PROVIDED DATA -
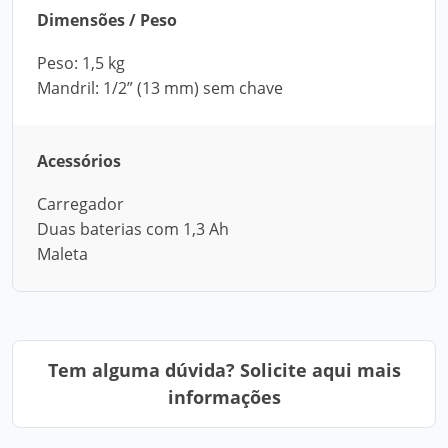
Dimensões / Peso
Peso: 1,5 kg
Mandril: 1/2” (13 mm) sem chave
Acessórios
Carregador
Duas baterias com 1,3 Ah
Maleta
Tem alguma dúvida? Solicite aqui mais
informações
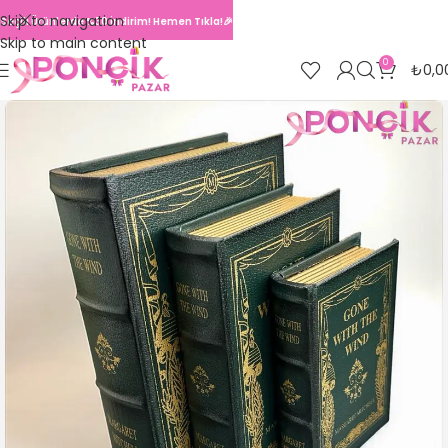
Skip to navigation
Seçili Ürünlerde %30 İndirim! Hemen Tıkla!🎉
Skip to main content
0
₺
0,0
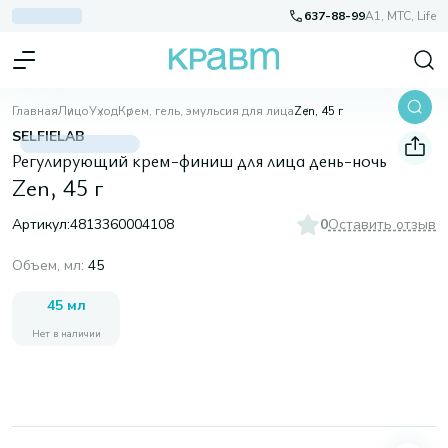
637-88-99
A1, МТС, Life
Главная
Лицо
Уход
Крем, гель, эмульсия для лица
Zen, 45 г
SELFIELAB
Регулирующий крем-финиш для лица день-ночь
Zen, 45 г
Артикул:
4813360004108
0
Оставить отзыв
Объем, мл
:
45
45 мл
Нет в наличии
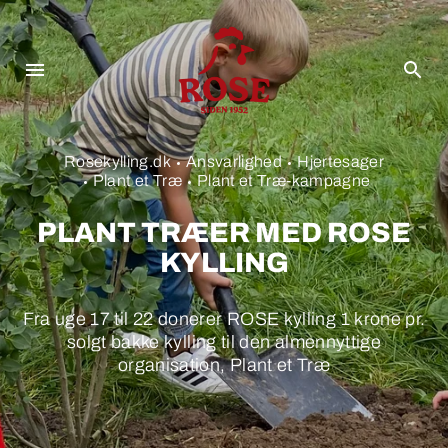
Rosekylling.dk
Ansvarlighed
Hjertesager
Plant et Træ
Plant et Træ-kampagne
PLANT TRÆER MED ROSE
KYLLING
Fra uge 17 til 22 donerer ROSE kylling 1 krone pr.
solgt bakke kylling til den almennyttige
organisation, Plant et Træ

ACTIVITY - Skipping any pictures, transcribe the full listing exactly.

ANSWER SECTION -
Dimensões / Peso
Peso: 1,5 kg
Mandril: 1/2” (13 mm) sem chave
Acessórios
Carregador
Duas baterias com 1,3 Ah
Maleta
Tem alguma dúvida? Solicite aqui mais
informações
Skip to navigation
Seçili Ürünlerde %30 İndirim! Hemen Tıkla!🎉
Skip to main content
0
₺
0,0
637-88-99
A1, МТС, Life
Главная
Лицо
Уход
Крем, гель, эмульсия для лица
Zen, 45 г
SELFIELAB
Регулирующий крем-финиш для лица день-ночь
Zen, 45 г
Артикул:
4813360004108
0
Оставить отзыв
Объем, мл
:
45
45 мл
Нет в наличии
Rosekylling.dk
Ansvarlighed
Hjertesager
Plant et Træ
Plant et Træ-kampagne
PLANT TRÆER MED ROSE
KYLLING
Fra uge 17 til 22 donerer ROSE kylling 1 krone pr.
solgt bakke kylling til den almennyttige
organisation, Plant et Træ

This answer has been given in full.